Santos walczący o mistrzostwo Brazylii, myśli już o Klubowych Mistrzostwach Świata, a konkretnie o FC Barcelonie.
Gracze brazylijskiego zespołu są zaangażowani w odbywający się w grudniu tego roku turniej. Dla ludzi z Ameryki Południowej to bardzo ważny i prestiżowy tytuł. Dla Santosu, zwycięzcy Copa Libertadores, nie jest to wyjątek.
Nie jest więc zaskakujące podejście brazylijskich graczy do turnieju, który odbędzie się w japońskiej Yokohamie od 8 do 18 grudnia: „Obawiamy się Messiego, jednak naszym celem jest mistrzostwo Brazylii i zwycięstwo w Klubowych Mistrzostwach Świata”.
„Barcelona jest najlepszą drużyną na świecie i nie jest to przypadek. To zespół wysokiej jakości, szczególnie w rozgrywaniu piłki. Ich gracze są dobrzy, ale to nie bogowie. Są ludźmi takimi, jak my” – powiedział jeden z zawodników byłego klubu Pele.

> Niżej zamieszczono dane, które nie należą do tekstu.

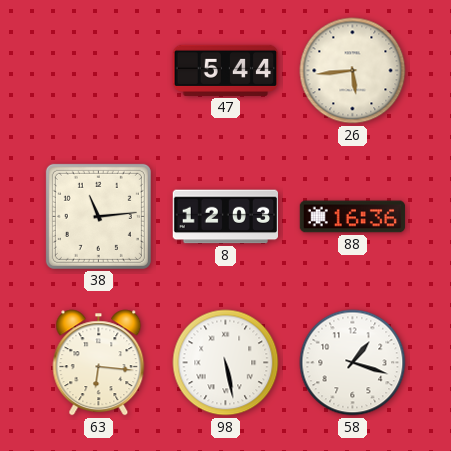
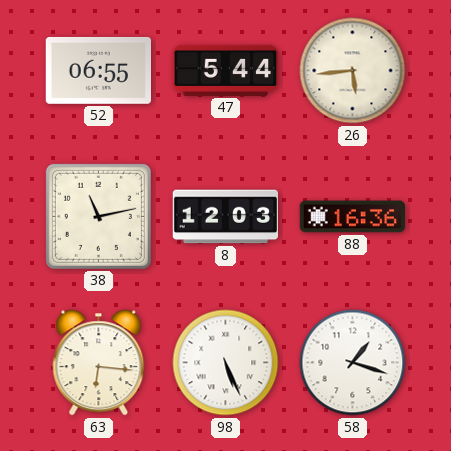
52: none -> 06:55
38: 11:14 -> 11:13
98: 5:28 -> 5:26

Jednakże gracz przestrzegał też o innym meczu: „Półfinał na pewno nie będzie łatwy”. Dodał też, że „Najlepszym sposobem na Blaugranę jest nie pozostawanie w tyle. Na boisku znajdzie się po 11 zawodników obu drużyn i wszystko jest możliwe. Fani muszą w nas wierzyć, mu musimy wierzyć w siebie”.
Z kolei Messi powiedział, że jego celem jest wygranie Klubowych Mistrzostw Świata z FC Barceloną.